O babalorixá Augusto de Logunedé, presidente do Instituto Yalodê e organizador do ato, afirmou que a situação vivida por Paulo é comum entre praticantes de Candomblé, Umbanda e Quimbanda. Segundo ele, há relatos de interrupção de cultos e ameaças. “Em uma ação comunitária, chegou a denúncia de uma moradora que queria incendiar a casa de outra porque ela havia feito um despacho. Nas religiões de matriz africana, é tradição oferecer alimentos como farofa de dendê, mel e água em busca de proteção e bênçãos. Não era um ataque contra ninguém, era apenas a expressão da fé dela”, disse.
Augusto de Logunedé destacou que a presença dos manifestantes nas ruas mostra que eles existem e não vão se calar. “As pessoas, sejam evangélicas ou de qualquer outra religião, precisam aprender a respeitar a crença alheia. O povo do Axé não tem nada a ver com o demônio. Nós cultuamos os orixás e as entidades ancestrais brasileiras”, completou.

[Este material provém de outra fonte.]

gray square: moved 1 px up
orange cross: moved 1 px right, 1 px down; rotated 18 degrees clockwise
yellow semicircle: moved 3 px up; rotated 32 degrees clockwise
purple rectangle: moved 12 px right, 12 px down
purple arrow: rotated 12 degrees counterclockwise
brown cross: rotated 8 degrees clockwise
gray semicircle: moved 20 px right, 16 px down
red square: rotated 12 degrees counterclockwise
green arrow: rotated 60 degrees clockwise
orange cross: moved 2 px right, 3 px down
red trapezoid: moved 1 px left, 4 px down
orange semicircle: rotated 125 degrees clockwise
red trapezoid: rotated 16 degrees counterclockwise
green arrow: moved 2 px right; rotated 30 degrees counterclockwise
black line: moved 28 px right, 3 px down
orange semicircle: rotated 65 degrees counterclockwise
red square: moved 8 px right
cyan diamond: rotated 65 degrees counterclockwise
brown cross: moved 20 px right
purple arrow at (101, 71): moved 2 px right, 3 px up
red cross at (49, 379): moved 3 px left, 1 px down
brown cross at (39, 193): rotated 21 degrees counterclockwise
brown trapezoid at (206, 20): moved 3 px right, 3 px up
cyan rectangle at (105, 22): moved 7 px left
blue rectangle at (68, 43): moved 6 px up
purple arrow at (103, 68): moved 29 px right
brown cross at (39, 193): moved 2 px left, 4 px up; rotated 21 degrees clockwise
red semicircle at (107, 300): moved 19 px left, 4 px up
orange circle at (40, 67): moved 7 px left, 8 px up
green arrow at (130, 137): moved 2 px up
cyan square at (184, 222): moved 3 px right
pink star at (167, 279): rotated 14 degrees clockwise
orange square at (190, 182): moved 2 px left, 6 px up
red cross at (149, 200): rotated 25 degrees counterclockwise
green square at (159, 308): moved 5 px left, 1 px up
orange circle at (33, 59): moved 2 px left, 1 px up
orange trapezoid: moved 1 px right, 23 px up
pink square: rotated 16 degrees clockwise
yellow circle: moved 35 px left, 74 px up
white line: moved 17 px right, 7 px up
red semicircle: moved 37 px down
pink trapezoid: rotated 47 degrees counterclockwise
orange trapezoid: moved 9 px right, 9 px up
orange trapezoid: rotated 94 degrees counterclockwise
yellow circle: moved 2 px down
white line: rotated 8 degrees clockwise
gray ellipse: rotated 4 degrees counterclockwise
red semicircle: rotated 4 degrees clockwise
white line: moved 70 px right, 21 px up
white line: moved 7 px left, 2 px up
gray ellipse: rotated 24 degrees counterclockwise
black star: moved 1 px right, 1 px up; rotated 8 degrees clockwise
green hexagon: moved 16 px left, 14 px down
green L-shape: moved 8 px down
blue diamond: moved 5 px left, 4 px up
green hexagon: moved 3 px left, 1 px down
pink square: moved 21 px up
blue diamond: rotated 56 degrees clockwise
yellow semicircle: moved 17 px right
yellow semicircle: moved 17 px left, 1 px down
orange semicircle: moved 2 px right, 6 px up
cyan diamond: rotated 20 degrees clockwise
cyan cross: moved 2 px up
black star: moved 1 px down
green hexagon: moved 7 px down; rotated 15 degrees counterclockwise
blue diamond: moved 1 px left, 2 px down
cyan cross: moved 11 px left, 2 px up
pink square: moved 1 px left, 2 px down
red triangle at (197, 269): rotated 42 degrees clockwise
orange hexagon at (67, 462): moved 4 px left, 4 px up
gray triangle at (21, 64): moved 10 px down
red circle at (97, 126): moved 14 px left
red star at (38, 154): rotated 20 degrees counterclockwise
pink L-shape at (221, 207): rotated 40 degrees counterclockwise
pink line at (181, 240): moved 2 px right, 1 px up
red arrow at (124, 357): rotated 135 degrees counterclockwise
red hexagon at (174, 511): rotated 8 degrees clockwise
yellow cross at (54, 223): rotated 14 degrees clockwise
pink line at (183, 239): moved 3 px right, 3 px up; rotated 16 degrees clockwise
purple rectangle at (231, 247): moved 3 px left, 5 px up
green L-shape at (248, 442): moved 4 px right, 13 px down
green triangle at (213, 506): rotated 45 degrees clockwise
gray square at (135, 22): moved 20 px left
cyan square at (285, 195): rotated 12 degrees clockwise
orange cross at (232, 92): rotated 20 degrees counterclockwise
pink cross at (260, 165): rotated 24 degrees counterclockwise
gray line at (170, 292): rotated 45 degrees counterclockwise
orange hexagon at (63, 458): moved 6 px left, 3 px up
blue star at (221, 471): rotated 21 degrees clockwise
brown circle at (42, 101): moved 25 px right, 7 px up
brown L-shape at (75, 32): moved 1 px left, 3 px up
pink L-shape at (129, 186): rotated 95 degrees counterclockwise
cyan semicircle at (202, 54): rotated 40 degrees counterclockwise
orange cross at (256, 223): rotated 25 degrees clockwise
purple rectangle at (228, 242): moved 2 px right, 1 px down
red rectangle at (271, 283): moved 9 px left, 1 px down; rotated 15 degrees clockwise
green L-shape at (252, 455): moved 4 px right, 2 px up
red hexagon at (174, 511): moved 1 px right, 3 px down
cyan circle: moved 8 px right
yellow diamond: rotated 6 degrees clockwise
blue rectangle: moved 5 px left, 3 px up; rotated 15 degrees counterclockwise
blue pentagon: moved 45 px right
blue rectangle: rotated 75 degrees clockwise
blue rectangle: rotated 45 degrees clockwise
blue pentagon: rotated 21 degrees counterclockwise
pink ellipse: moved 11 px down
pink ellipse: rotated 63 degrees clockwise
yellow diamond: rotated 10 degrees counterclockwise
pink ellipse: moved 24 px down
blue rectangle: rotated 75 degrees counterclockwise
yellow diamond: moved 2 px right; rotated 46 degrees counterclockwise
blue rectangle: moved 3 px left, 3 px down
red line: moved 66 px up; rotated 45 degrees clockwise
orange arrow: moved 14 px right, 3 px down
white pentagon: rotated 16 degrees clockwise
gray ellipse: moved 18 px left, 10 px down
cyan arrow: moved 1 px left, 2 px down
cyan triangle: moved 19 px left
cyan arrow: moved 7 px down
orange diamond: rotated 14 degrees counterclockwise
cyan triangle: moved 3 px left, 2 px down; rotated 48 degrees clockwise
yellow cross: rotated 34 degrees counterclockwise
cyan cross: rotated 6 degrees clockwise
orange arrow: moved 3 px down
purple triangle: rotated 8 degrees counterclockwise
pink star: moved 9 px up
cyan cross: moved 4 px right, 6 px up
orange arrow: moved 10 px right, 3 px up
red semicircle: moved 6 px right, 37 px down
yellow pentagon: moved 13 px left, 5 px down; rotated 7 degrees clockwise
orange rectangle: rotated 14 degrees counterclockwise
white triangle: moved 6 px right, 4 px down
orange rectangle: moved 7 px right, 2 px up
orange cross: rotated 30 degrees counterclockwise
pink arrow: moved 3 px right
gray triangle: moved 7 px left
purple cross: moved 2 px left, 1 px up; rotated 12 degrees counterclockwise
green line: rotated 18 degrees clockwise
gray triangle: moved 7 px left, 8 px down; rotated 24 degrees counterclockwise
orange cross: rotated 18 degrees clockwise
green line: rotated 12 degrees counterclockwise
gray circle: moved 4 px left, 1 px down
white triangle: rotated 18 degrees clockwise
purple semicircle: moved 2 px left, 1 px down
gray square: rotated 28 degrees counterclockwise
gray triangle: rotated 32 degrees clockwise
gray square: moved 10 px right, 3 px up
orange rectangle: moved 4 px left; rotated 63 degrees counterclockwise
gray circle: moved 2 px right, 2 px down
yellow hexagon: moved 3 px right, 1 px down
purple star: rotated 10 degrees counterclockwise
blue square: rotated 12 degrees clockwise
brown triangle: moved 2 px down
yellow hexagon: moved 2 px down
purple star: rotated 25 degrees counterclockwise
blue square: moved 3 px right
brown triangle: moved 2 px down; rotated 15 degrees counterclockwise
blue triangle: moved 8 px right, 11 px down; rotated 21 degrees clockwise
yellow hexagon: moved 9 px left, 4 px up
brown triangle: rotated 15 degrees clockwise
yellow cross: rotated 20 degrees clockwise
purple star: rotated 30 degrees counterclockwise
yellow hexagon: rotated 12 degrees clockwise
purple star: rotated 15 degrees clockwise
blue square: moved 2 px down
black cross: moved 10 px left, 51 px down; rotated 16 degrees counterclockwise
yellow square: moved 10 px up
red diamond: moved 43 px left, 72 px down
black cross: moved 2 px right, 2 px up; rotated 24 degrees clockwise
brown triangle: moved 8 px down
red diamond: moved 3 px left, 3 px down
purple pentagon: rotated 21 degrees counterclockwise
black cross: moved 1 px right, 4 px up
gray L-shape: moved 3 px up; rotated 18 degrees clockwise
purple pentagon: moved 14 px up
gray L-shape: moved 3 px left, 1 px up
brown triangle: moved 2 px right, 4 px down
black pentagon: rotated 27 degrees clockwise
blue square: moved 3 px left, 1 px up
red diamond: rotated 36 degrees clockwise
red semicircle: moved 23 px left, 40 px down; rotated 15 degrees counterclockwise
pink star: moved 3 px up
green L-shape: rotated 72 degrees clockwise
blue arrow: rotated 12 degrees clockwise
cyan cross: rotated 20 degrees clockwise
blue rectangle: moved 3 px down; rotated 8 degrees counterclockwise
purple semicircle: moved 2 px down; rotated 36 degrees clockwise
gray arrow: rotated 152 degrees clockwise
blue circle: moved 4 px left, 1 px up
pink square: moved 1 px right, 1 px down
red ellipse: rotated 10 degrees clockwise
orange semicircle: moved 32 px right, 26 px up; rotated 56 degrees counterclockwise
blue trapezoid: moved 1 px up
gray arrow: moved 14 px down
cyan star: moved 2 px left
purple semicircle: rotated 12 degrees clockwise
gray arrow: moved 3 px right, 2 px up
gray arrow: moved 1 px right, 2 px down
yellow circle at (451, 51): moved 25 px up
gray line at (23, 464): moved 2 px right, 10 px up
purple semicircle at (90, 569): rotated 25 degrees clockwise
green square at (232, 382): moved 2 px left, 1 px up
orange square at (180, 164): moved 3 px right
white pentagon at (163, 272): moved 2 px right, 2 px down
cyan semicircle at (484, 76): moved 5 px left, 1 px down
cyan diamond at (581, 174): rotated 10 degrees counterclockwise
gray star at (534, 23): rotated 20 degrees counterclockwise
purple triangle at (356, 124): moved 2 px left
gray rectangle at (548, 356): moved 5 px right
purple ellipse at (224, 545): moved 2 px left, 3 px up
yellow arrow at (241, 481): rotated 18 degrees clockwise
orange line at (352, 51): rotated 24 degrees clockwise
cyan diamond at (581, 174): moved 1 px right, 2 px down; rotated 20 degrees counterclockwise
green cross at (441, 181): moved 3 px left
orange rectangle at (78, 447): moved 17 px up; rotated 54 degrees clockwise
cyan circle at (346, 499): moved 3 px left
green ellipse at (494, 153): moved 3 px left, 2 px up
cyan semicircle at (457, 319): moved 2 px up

A mãe de santo Iyalorixá Janayna de Obaluaê afirmou que a religião sempre fez parte da sua vida e que, por isso, tem mais facilidade para enfrentar o preconceito. “Mas vejo que os filhos mais novos, que estão começando agora, sofrem muito. O bullying é constante. As pessoas fazem da gente monstros, dizem que sacrificamos animais, e não é nada disso. Nós apenas cultuamos uma religião de matriz afro-brasileira”, relatou.
Ela contou que a intolerância está presente desde a busca por serviços públicos até a ida ao supermercado. “Quando buscamos um benefício ou atendimento na rede pública de saúde, muitas vezes somos vistos com outros olhares e sentimos que outras pessoas recebem preferência. Somos muito discriminados. Outro dia, meus filhos passaram por uma situação no supermercado: um atendente passou com o carrinho por cima deles, e foi preciso chamar o gerente. Também somos chamados de demônio, de capeta”, disse.
Iyalorixá Janayna de Obaluaê apontou que o preconceito começa até pelas roupas típicas usadas. “Vestimos branco porque o branco representa a paz, e é isso que queremos transmitir. Infelizmente, muitas pessoas enxergam isso com discriminação”, completou.
O caso que motivou a manifestação ocorreu na manhã de 3 de junho, quando o pai de santo Paulo Henrique da Silva, de 34 anos, denunciou à polícia um episódio de intolerância religiosa em Campo Grande. O pastor Sérgio Britto, da igreja Ministério de Jesus Cristo da Última Hora, abordou familiares do pai de santo e teria feito declarações contra a Umbanda, dizendo que “todo macumbeiro, feiticeiro e umbandeiro vai ser julgado e vai parar no inferno”. O pastor ainda se ajoelhou próximo à residência e passou a recitar trechos bíblicos, perturbando o sossego da família. A vítima registrou boletim de ocorrência e busca assessoria jurídica para ingressar com ação criminal.